- **Input records**
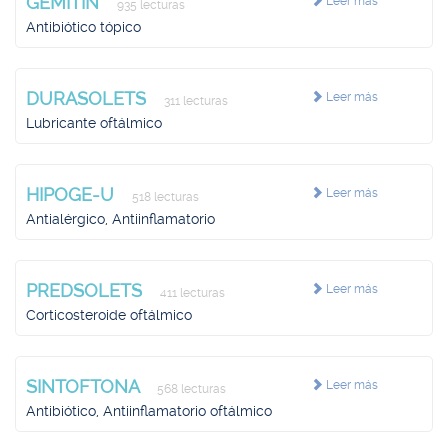
GEMITIN
Leer más
935 lecturas
Antibiótico tópico
DURASOLETS
Leer más
311 lecturas
Lubricante oftálmico
HIPOGE-U
Leer más
518 lecturas
Antialérgico, Antiinflamatorio
PREDSOLETS
Leer más
411 lecturas
Corticosteroide oftálmico
SINTOFTONA
Leer más
568 lecturas
Antibiótico, Antiinflamatorio oftálmico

- **Aim of the task**
Where the word "Antibiótico" shows up in a line of the entries above, copy that line.

- **Written reply**
Antibiótico tópico
Antibiótico, Antiinflamatorio oftálmico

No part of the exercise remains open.